* [What you have to do]:
Return, word for word, the lines of the listing below from the one with "Enterprise solutions" through the one with "can make a big", and no other lines.

(Beginning of Input records)

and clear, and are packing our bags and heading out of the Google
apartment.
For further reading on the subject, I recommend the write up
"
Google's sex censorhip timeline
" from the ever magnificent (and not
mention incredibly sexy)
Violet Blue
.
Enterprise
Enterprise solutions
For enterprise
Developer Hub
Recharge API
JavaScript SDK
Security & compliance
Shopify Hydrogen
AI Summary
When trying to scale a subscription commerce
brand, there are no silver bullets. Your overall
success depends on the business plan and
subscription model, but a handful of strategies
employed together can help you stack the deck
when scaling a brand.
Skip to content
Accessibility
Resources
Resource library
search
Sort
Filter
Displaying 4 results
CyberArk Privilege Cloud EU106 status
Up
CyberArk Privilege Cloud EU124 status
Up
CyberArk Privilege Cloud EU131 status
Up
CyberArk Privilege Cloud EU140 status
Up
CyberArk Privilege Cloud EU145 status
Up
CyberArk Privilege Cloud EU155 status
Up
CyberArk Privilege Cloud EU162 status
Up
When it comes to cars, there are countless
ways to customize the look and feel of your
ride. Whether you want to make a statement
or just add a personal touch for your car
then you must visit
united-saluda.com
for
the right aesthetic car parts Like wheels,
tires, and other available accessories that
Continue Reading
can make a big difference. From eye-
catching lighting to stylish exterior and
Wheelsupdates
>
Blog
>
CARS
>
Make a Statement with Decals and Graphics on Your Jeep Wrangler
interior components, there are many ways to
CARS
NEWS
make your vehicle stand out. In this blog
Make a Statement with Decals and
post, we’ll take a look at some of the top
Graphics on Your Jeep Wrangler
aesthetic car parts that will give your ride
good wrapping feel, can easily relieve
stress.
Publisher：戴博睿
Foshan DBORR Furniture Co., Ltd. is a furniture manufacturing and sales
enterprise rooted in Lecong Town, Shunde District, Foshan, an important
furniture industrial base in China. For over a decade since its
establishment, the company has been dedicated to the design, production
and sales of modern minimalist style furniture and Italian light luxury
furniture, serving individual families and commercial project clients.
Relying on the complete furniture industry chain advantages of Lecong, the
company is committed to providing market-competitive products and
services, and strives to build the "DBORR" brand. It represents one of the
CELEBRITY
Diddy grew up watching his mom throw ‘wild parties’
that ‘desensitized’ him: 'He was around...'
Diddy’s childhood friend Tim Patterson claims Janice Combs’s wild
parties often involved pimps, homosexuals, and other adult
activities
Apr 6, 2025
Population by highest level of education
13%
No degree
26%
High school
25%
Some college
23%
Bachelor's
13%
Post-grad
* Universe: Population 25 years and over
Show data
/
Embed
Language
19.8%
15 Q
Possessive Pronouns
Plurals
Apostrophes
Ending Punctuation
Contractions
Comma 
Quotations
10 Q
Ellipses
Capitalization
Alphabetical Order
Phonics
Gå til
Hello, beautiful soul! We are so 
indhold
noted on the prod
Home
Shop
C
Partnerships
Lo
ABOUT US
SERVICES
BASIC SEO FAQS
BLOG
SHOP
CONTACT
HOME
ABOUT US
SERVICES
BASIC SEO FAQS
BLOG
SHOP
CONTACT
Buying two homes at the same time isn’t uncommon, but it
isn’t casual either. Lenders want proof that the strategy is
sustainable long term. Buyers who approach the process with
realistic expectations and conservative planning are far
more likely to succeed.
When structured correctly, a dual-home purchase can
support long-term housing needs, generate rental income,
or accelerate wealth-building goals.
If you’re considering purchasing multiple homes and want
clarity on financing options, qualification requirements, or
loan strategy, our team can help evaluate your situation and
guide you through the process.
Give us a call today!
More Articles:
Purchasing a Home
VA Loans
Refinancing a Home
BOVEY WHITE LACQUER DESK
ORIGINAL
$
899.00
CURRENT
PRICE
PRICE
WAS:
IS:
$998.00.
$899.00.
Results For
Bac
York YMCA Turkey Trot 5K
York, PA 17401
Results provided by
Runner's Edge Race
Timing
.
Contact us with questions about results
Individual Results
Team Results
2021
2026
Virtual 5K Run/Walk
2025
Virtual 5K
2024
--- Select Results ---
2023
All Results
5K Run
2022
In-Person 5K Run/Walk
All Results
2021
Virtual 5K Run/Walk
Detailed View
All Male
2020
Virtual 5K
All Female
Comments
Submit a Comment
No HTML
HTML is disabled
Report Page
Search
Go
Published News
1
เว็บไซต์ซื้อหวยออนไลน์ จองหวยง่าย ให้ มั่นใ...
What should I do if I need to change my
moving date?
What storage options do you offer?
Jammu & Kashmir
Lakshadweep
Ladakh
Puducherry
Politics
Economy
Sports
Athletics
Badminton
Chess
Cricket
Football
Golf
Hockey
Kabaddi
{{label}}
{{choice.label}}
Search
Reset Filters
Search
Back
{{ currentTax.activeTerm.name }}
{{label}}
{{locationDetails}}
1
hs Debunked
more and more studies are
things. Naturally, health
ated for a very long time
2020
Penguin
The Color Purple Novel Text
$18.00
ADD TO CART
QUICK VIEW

(End of Input records)

* [Answer to the exercise]:
Enterprise solutions
For enterprise
Developer Hub
Recharge API
JavaScript SDK
Security & compliance
Shopify Hydrogen
AI Summary
When trying to scale a subscription commerce
brand, there are no silver bullets. Your overall
success depends on the business plan and
subscription model, but a handful of strategies
employed together can help you stack the deck
when scaling a brand.
Skip to content
Accessibility
Resources
Resource library
search
Sort
Filter
Displaying 4 results
CyberArk Privilege Cloud EU106 status
Up
CyberArk Privilege Cloud EU124 status
Up
CyberArk Privilege Cloud EU131 status
Up
CyberArk Privilege Cloud EU140 status
Up
CyberArk Privilege Cloud EU145 status
Up
CyberArk Privilege Cloud EU155 status
Up
CyberArk Privilege Cloud EU162 status
Up
When it comes to cars, there are countless
ways to customize the look and feel of your
ride. Whether you want to make a statement
or just add a personal touch for your car
then you must visit
united-saluda.com
for
the right aesthetic car parts Like wheels,
tires, and other available accessories that
Continue Reading
can make a big difference. From eye-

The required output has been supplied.